Minister of Law, Works, Excise, Government of Odisha
- Incumbent
- Assumed office 12 June 2024
- Chief Minister: Mohan Charan Majhi

Member of Odisha Legislative Assembly
- Incumbent
- Assumed office 4 June 2024
- Preceded by: Kishore Chandra Naik
- Constituency: Chilika

Personal details
- Born: 6 December 1968 (age 57) Chilika, Odisha
- Party: Bharatiya Janata Party
- Parent: Biswabhusan Harichandan (Father)
- Profession: Politician, Consultant

= Prithviraj Harichandan =

Indian politician

Prithviraj Harichandan is an Indian politician and Minister of Law, Works, Excise Government of Odisha. He is a member of the Member of Odisha Legislative Assembly from Chilika assembly constituency of Khordha district. He is the son of Biswabhusan Harichandan, who was served as the Governor of Chhattisgarh.

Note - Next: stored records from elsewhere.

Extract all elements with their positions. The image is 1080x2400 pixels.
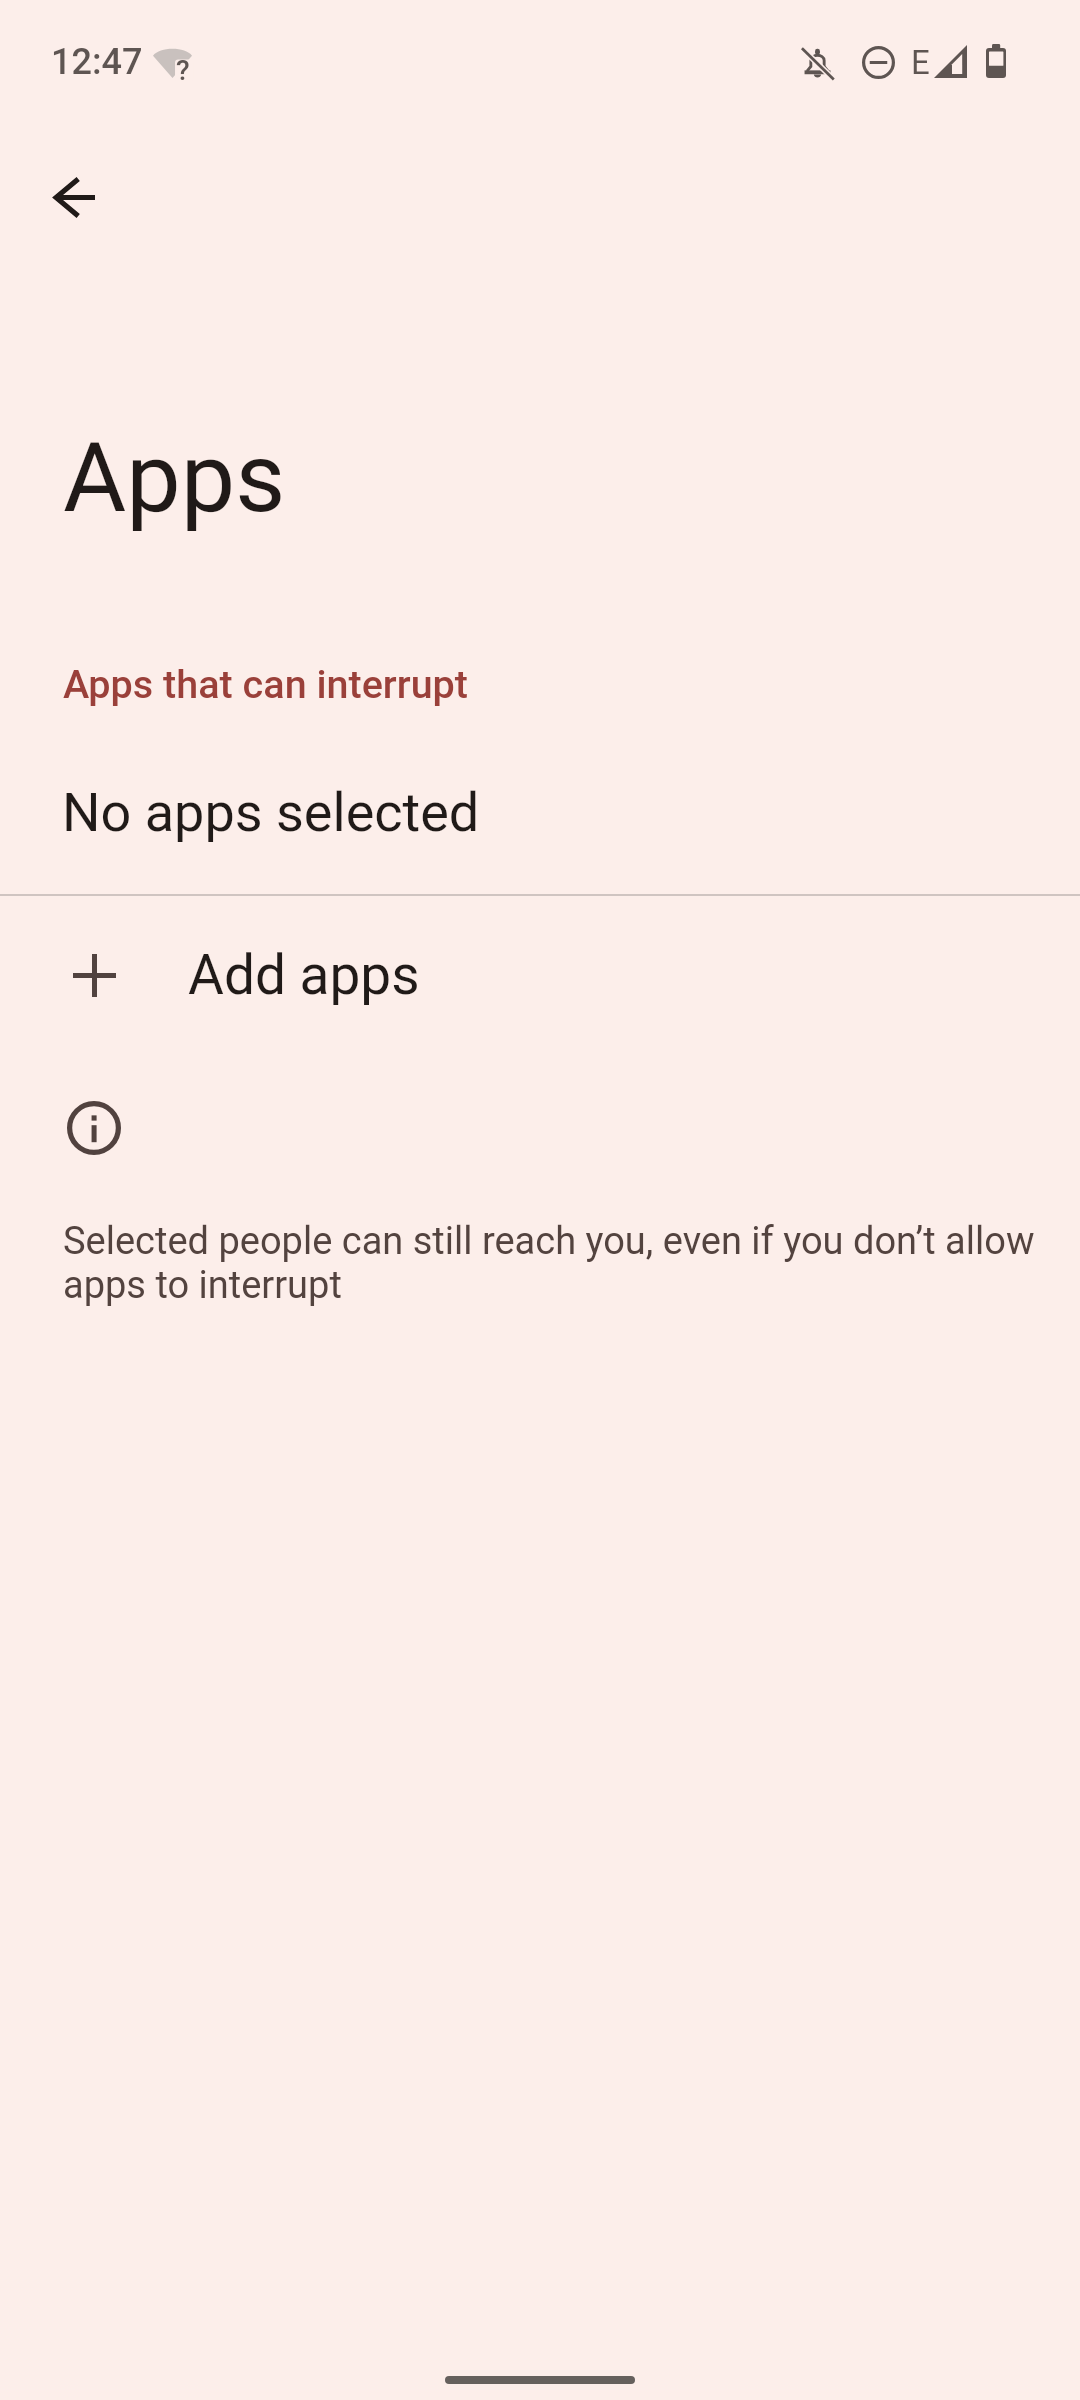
other: Do Not Disturb on [862,46,895,79]
other: Battery [986,44,1006,78]
staticText: Add apps [188,943,420,1007]
staticText: ? [176,53,190,87]
staticText: No apps selected [62,780,480,844]
staticText: E [911,44,930,82]
staticText: Selected people can still reach you, eve… [63,1219,1058,1307]
button[interactable]: Add apps [0,896,1080,1054]
other: Information [67,1101,121,1155]
other: Wi-Fi, no internet [153,47,192,78]
other: Notifications silenced [800,45,835,80]
staticText: Apps that can interrupt [63,662,468,708]
staticText: Apps [63,422,286,534]
staticText: 12:47 [51,42,143,83]
button[interactable]: Navigate up [32,155,116,239]
other: Mobile signal [934,45,967,78]
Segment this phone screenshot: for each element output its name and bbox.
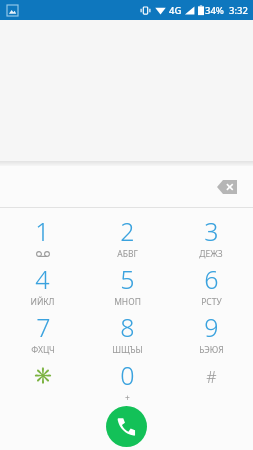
staticText: 8 (120, 310, 135, 344)
staticText: 3:32 (229, 4, 248, 17)
staticText: ✳ (33, 366, 53, 385)
staticText: 4 (35, 262, 50, 296)
button[interactable]: 7 (0, 308, 85, 356)
button[interactable]: 1 (0, 212, 85, 260)
staticText: 5 (120, 262, 135, 296)
staticText: ШЩЪЫ (112, 344, 143, 356)
staticText: ИЙКЛ (30, 296, 55, 308)
staticText: МНОП (114, 296, 141, 308)
button[interactable]: ✳ (0, 356, 85, 404)
button[interactable]: # (169, 356, 253, 404)
staticText: 3 (204, 214, 219, 248)
button[interactable]: Backspace (209, 169, 245, 205)
button[interactable]: 5 (85, 260, 169, 308)
staticText: 4G (169, 4, 182, 17)
button[interactable]: 9 (169, 308, 253, 356)
staticText: ФХЦЧ (31, 344, 55, 356)
staticText: 2 (120, 214, 135, 248)
button[interactable]: 6 (169, 260, 253, 308)
staticText: ЬЭЮЯ (199, 344, 224, 356)
button[interactable]: 0 (85, 356, 169, 404)
button[interactable]: 3 (169, 212, 253, 260)
button[interactable]: 4 (0, 260, 85, 308)
staticText: 6 (204, 262, 219, 296)
button[interactable]: 8 (85, 308, 169, 356)
staticText: + (125, 392, 130, 404)
staticText: 34% (205, 4, 224, 17)
staticText: РСТУ (201, 296, 222, 308)
staticText: ДЕЖЗ (199, 248, 223, 260)
staticText: 9 (204, 310, 219, 344)
staticText: 7 (36, 310, 51, 344)
staticText: # (206, 366, 217, 388)
staticText: 0 (120, 358, 135, 392)
button[interactable]: Call (106, 406, 147, 447)
staticText: АБВГ (117, 248, 138, 260)
staticText: 1 (35, 214, 50, 248)
button[interactable]: 2 (85, 212, 169, 260)
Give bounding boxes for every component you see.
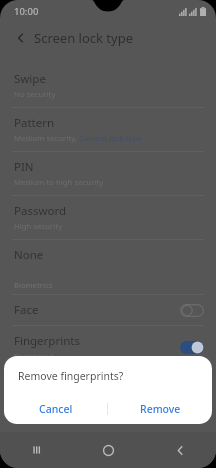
button[interactable]: Recents	[0, 432, 72, 468]
staticText: Medium to high security	[14, 177, 104, 188]
staticText: Biometrics	[14, 280, 53, 290]
staticText: Cancel	[39, 402, 73, 416]
staticText: Swipe	[14, 71, 46, 87]
staticText: Registered	[14, 351, 54, 362]
button[interactable]: Remove	[108, 394, 212, 424]
staticText: Remove fingerprints?	[18, 369, 124, 383]
staticText: Pattern	[14, 115, 55, 131]
staticText: No security	[14, 89, 56, 100]
button[interactable]: Back	[12, 29, 30, 47]
button[interactable]: Password	[0, 196, 216, 239]
staticText: PIN	[14, 159, 34, 175]
button[interactable]: Face	[0, 295, 216, 325]
button[interactable]: Fingerprints	[0, 326, 216, 369]
button[interactable]: Cancel	[4, 394, 107, 424]
staticText: Remove	[140, 402, 181, 416]
staticText: Medium security,	[14, 133, 79, 144]
staticText: 10:00	[14, 5, 39, 18]
staticText: None	[14, 247, 44, 263]
button[interactable]: Home	[72, 432, 144, 468]
staticText: Password	[14, 203, 67, 219]
staticText: Current lock type	[79, 133, 142, 144]
staticText: Screen lock type	[34, 29, 133, 47]
button[interactable]: Pattern	[0, 108, 216, 151]
staticText: Fingerprints	[14, 333, 80, 349]
staticText: Face	[14, 302, 39, 318]
staticText: High security	[14, 221, 63, 232]
button[interactable]: Back	[144, 432, 216, 468]
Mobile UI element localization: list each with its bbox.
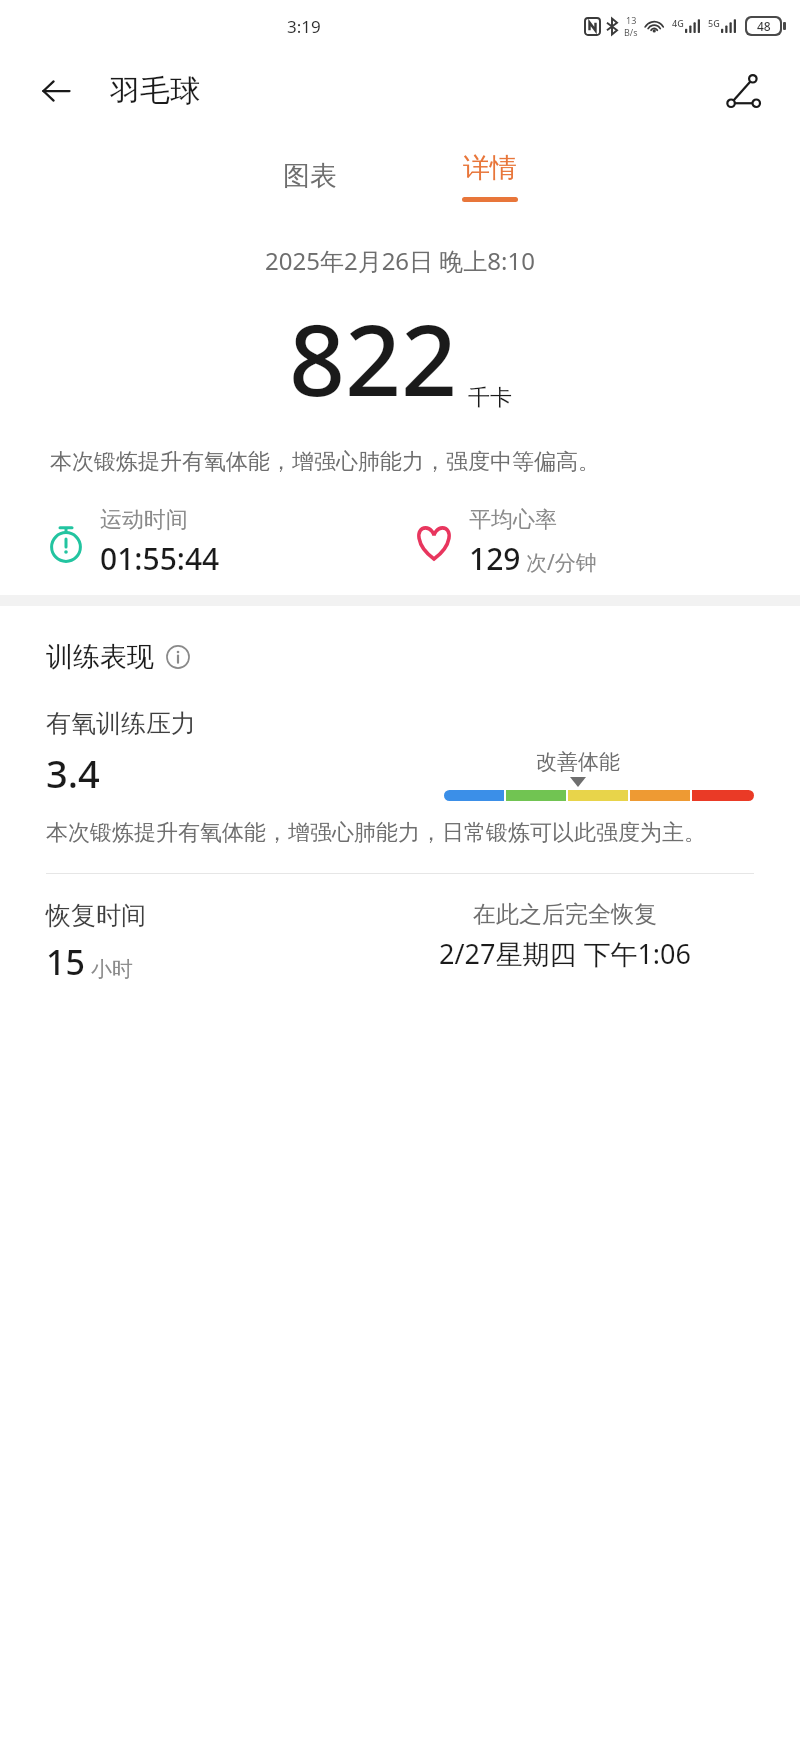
staticText: 本次锻炼提升有氧体能，增强心肺能力，强度中等偏高。 <box>50 448 750 476</box>
staticText: 恢复时间 <box>46 900 146 931</box>
staticText: 次/分钟 <box>526 548 597 577</box>
staticText: 2025年2月26日 晚上8:10 <box>265 244 535 277</box>
staticText: 训练表现 <box>46 640 154 674</box>
staticText: 羽毛球 <box>110 72 200 110</box>
staticText: 本次锻炼提升有氧体能，增强心肺能力，日常锻炼可以此强度为主。 <box>46 819 706 847</box>
button[interactable]: Share <box>718 65 770 117</box>
staticText: 平均心率 <box>469 506 557 534</box>
button[interactable]: 训练表现 <box>46 640 190 674</box>
staticText: 详情 <box>463 151 517 185</box>
staticText: 129 <box>469 538 521 579</box>
button[interactable]: 详情 <box>400 130 580 222</box>
staticText: 在此之后完全恢复 <box>473 900 657 929</box>
button[interactable]: 图表 <box>220 130 400 222</box>
staticText: 运动时间 <box>100 506 188 534</box>
staticText: 千卡 <box>468 384 512 412</box>
staticText: 5G <box>708 17 720 29</box>
staticText: 13 <box>626 14 637 26</box>
staticText: 3.4 <box>46 747 100 799</box>
staticText: 822 <box>289 291 458 424</box>
button[interactable]: 平均心率 <box>413 506 780 579</box>
staticText: 48 <box>757 18 771 34</box>
staticText: 3:19 <box>287 15 321 38</box>
staticText: B/s <box>624 26 638 38</box>
staticText: 2/27星期四 下午1:06 <box>439 935 691 972</box>
button[interactable]: Back <box>34 69 78 113</box>
staticText: 改善体能 <box>536 749 620 775</box>
staticText: 01:55:44 <box>100 538 220 579</box>
staticText: 15 <box>46 939 85 985</box>
button[interactable]: 运动时间 <box>46 506 413 579</box>
staticText: 4G <box>672 17 684 29</box>
staticText: 有氧训练压力 <box>46 708 196 739</box>
staticText: 小时 <box>91 956 133 982</box>
staticText: 图表 <box>283 159 337 193</box>
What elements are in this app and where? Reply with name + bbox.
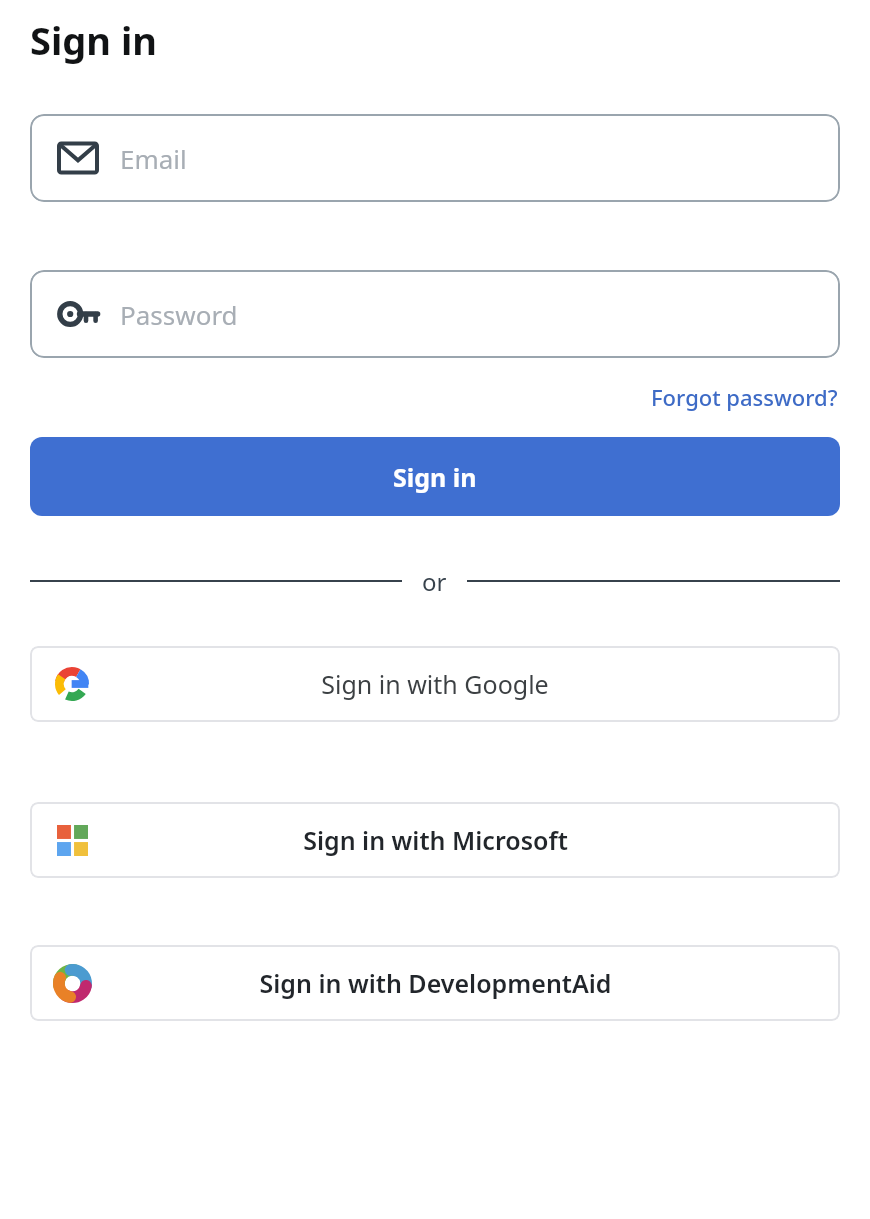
other: Email — [59, 139, 97, 177]
staticText: Password — [120, 297, 238, 332]
staticText: Sign in — [393, 460, 477, 494]
other: Microsoft — [57, 825, 88, 856]
other: DevelopmentAid — [53, 964, 92, 1003]
button[interactable]: Email — [30, 114, 840, 202]
other: Password — [58, 294, 98, 334]
staticText: or — [422, 565, 447, 598]
other: Google — [55, 667, 89, 701]
staticText: Sign in — [30, 14, 157, 66]
button[interactable]: Google — [30, 646, 840, 722]
button[interactable]: Password — [30, 270, 840, 358]
button[interactable]: DevelopmentAid — [30, 945, 840, 1021]
button[interactable]: Forgot password? — [649, 378, 840, 416]
staticText: Forgot password? — [651, 382, 838, 412]
button[interactable]: Microsoft — [30, 802, 840, 878]
button[interactable]: Sign in — [30, 437, 840, 516]
staticText: Sign in with Google — [321, 667, 549, 701]
staticText: Sign in with Microsoft — [303, 823, 568, 857]
staticText: Email — [120, 141, 187, 176]
staticText: Sign in with DevelopmentAid — [259, 966, 612, 1000]
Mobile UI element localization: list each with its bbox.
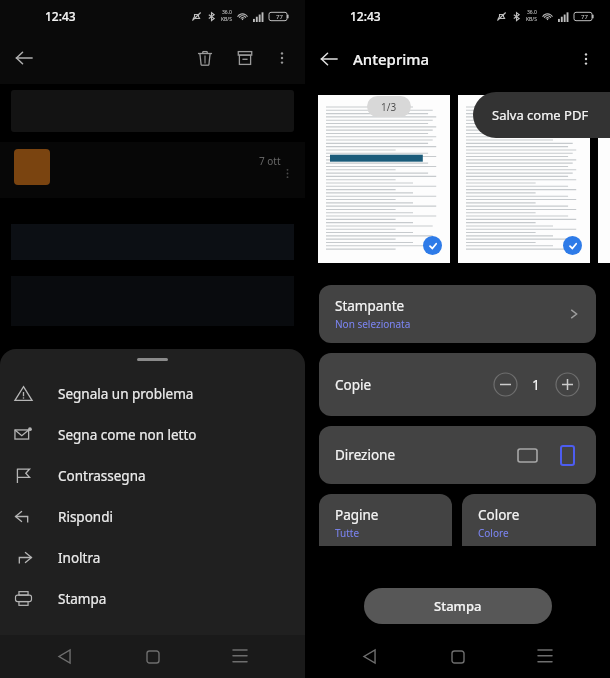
button[interactable]: Portrait xyxy=(552,440,582,470)
button[interactable]: Stampa xyxy=(0,578,305,619)
staticText: Colore xyxy=(478,506,520,524)
button[interactable]: Stampante xyxy=(319,285,596,343)
staticText: 1 xyxy=(532,375,541,394)
staticText: 1/3 xyxy=(381,100,397,114)
staticText: 77 xyxy=(581,13,588,21)
button[interactable]: Recent apps xyxy=(218,635,262,678)
button[interactable]: Inoltra xyxy=(0,537,305,578)
staticText: 36.0 xyxy=(527,9,537,16)
button[interactable] xyxy=(458,95,590,263)
staticText: 77 xyxy=(276,13,283,21)
staticText: Segnala un problema xyxy=(58,385,194,403)
staticText: Anteprima xyxy=(353,49,430,69)
staticText: Rispondi xyxy=(58,508,113,526)
button[interactable]: Back xyxy=(0,34,48,82)
button[interactable]: Stampa xyxy=(364,588,552,624)
button[interactable]: Back xyxy=(348,635,392,678)
staticText: Colore xyxy=(478,526,509,540)
button[interactable]: More options xyxy=(566,39,606,79)
staticText: Direzione xyxy=(335,446,396,464)
button[interactable]: Home xyxy=(436,635,480,678)
staticText: Stampante xyxy=(335,297,405,315)
staticText: 7 ott xyxy=(259,154,281,168)
staticText: Copie xyxy=(335,376,372,394)
staticText: Tutte xyxy=(335,526,360,540)
button[interactable]: Rispondi xyxy=(0,496,305,537)
staticText: 12:43 xyxy=(45,8,76,24)
button[interactable] xyxy=(318,95,450,263)
staticText: Pagine xyxy=(335,506,379,524)
button[interactable]: Segna come non letto xyxy=(0,414,305,455)
button[interactable]: Archive xyxy=(225,38,265,78)
button[interactable]: Back xyxy=(305,35,353,83)
button[interactable]: Pagine xyxy=(319,494,452,546)
button[interactable]: Home xyxy=(131,635,175,678)
button[interactable]: More options xyxy=(265,41,299,75)
staticText: KB/S xyxy=(221,16,232,23)
button[interactable]: Recent apps xyxy=(523,635,567,678)
staticText: Segna come non letto xyxy=(58,426,197,444)
button[interactable]: Copie xyxy=(319,353,596,416)
button[interactable]: Salva come PDF xyxy=(473,92,610,138)
button[interactable]: Landscape xyxy=(512,440,542,470)
staticText: 12:43 xyxy=(350,8,381,24)
button[interactable]: Delete xyxy=(185,38,225,78)
button[interactable]: Contrassegna xyxy=(0,455,305,496)
button[interactable]: Direzione xyxy=(319,426,596,484)
staticText: Contrassegna xyxy=(58,467,146,485)
staticText: KB/S xyxy=(526,16,537,23)
staticText: Non selezionata xyxy=(335,317,411,331)
staticText: Inoltra xyxy=(58,549,101,567)
staticText: 36.0 xyxy=(222,9,232,16)
staticText: Stampa xyxy=(58,590,107,608)
button[interactable]: Segnala un problema xyxy=(0,373,305,414)
button[interactable]: Back xyxy=(43,635,87,678)
button[interactable]: Increase copies xyxy=(555,372,580,397)
staticText: Salva come PDF xyxy=(492,106,589,124)
staticText: Stampa xyxy=(434,597,482,615)
button[interactable]: Decrease copies xyxy=(493,372,518,397)
button[interactable] xyxy=(598,95,610,263)
button[interactable]: Colore xyxy=(462,494,596,546)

== Early life and career ==
Prithviraj did his Master in Science from Utkal University in 1987–89.

On 12 June 2024, he took oath along with Chief Minister Mohan Charan Majhi in Janata Maidan, Bhubaneswar. Governor Raghubar Das administered their oath. Prime Minister Narendra Modi, Home Minister Amit Shah, Defense Minister Rajnath Singh, along with Chief Ministers of 10 BJP-ruled states were present at the time of oath.